---------- DATA EXCERPTS

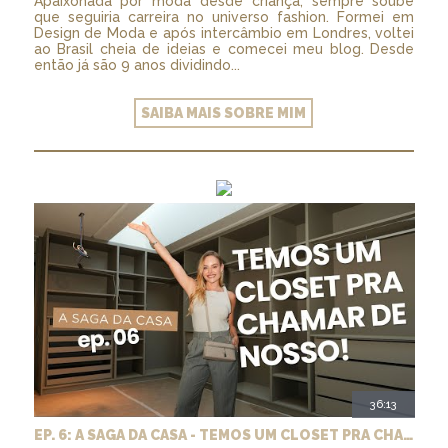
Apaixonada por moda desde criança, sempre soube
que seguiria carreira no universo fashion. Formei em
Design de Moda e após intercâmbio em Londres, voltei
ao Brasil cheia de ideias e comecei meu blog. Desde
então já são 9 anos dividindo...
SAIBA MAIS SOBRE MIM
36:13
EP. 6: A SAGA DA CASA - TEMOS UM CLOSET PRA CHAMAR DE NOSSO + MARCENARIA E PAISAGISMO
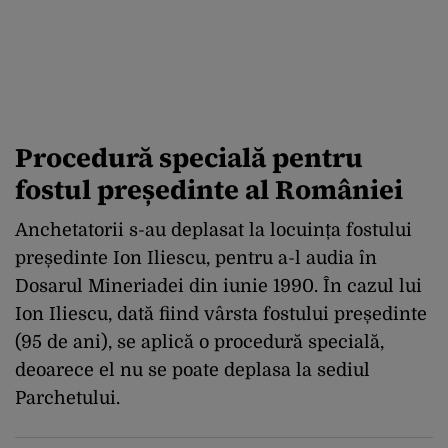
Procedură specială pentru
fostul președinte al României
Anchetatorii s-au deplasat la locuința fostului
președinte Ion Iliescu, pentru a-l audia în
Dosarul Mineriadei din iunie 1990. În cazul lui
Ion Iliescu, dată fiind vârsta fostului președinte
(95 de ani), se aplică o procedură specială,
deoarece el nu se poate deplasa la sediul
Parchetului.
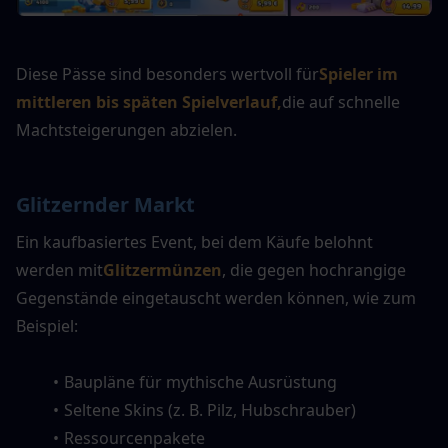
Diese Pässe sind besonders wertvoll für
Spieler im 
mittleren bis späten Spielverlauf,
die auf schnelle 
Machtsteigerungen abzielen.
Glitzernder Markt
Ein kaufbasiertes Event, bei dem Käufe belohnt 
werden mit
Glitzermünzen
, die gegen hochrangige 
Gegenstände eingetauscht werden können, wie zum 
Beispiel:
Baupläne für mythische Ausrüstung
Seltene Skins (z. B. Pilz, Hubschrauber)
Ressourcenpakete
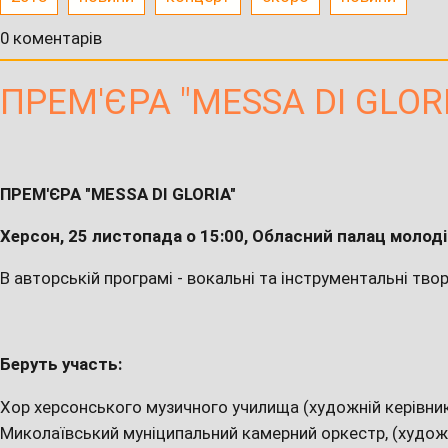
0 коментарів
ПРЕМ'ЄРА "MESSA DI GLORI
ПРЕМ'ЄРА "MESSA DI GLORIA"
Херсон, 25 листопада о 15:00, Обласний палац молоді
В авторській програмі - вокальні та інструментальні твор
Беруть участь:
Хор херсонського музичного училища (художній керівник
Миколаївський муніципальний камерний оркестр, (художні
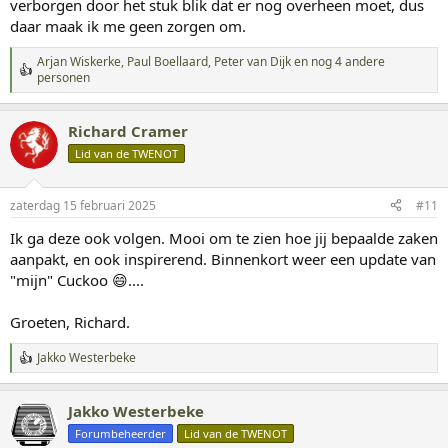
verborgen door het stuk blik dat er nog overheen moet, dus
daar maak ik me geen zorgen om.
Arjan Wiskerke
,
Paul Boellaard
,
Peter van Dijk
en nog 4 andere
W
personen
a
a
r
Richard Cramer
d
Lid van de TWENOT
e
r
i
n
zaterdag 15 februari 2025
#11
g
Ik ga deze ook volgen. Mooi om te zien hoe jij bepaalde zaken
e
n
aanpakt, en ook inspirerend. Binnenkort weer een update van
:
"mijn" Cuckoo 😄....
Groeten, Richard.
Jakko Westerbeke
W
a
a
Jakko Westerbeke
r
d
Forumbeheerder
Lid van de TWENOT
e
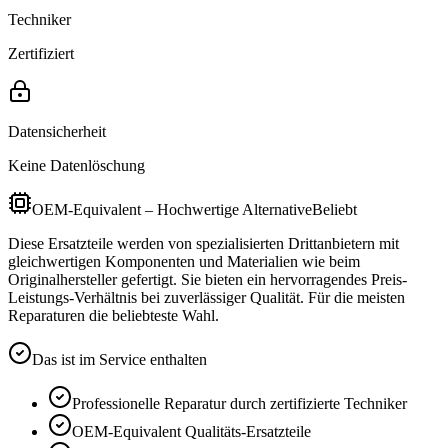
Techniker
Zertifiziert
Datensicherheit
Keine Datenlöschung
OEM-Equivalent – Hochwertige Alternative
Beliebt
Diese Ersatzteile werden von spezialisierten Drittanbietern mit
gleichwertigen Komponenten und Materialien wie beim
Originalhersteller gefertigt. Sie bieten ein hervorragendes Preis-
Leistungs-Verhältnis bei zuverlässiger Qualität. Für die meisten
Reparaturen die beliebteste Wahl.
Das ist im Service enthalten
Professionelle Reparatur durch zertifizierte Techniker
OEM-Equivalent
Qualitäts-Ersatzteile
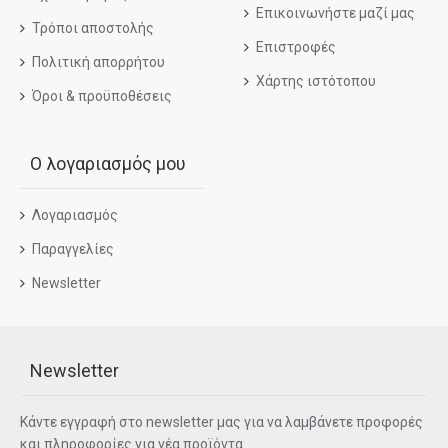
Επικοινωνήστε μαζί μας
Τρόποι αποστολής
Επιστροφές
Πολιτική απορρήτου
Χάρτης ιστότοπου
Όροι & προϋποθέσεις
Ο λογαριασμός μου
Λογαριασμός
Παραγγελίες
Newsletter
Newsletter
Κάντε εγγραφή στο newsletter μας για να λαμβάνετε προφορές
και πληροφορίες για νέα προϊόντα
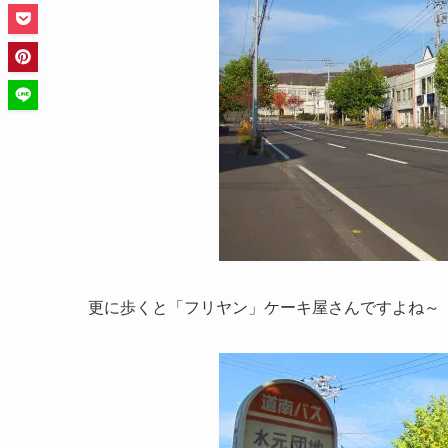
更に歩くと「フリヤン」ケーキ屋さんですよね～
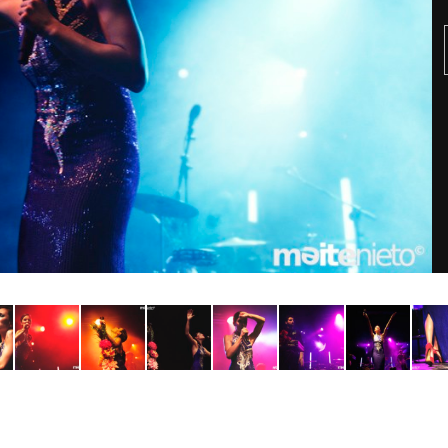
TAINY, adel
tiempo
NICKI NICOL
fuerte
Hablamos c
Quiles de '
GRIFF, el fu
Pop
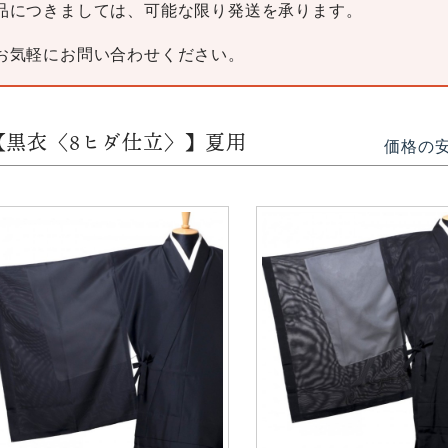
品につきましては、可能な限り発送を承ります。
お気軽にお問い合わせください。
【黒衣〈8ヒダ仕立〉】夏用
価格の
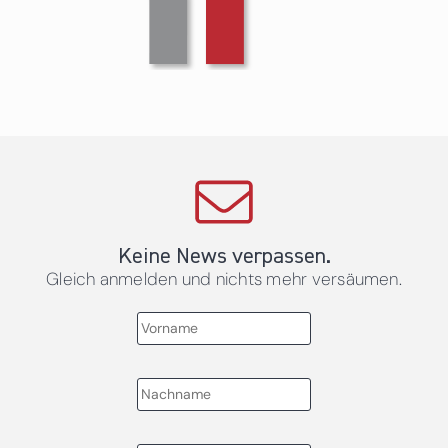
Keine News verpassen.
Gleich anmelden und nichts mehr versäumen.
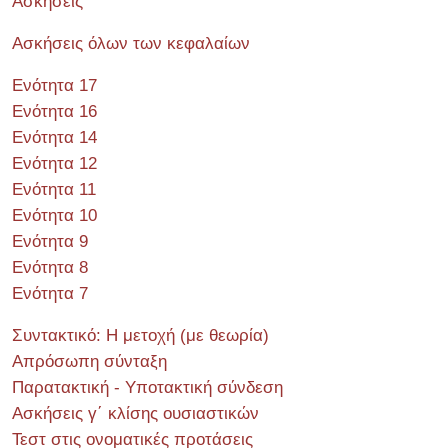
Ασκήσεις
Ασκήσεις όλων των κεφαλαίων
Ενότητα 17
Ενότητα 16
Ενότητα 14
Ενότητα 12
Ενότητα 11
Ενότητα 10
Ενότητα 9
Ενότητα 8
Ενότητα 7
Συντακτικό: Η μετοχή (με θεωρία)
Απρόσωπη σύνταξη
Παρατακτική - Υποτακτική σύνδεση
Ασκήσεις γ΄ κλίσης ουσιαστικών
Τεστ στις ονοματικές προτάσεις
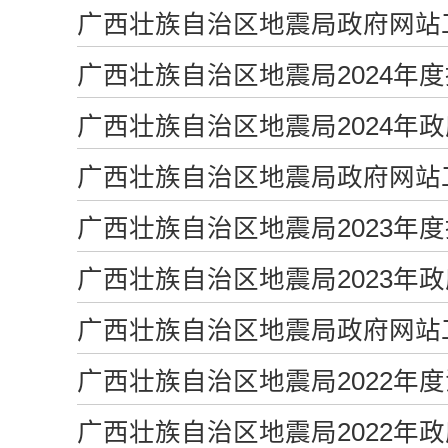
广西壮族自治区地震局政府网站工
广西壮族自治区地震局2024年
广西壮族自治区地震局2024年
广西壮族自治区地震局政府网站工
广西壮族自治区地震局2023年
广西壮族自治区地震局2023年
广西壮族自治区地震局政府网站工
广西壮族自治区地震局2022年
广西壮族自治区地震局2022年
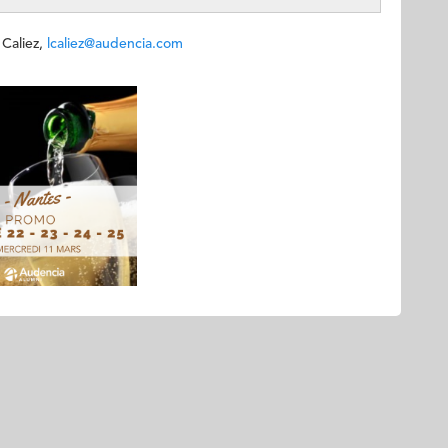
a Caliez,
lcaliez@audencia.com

--------------------

EXERCISE:
All that should be printed is the run of lines above from the one with "Παραγγελίες" through the one with "Keine News verpassen.", both included, exactly as given, with pictures left out.

TASK SOLUTION:
Παραγγελίες
Newsletter
Newsletter
Κάντε εγγραφή στο newsletter μας για να λαμβάνετε προφορές
και πληροφορίες για νέα προϊόντα
更に歩くと「フリヤン」ケーキ屋さんですよね～
TAINY, adel
tiempo
NICKI NICOL
fuerte
Hablamos c
Quiles de '
GRIFF, el fu
Pop
品につきましては、可能な限り発送を承ります。
お気軽にお問い合わせください。
【黒衣〈8ヒダ仕立〉】夏用
価格の
Keine News verpassen.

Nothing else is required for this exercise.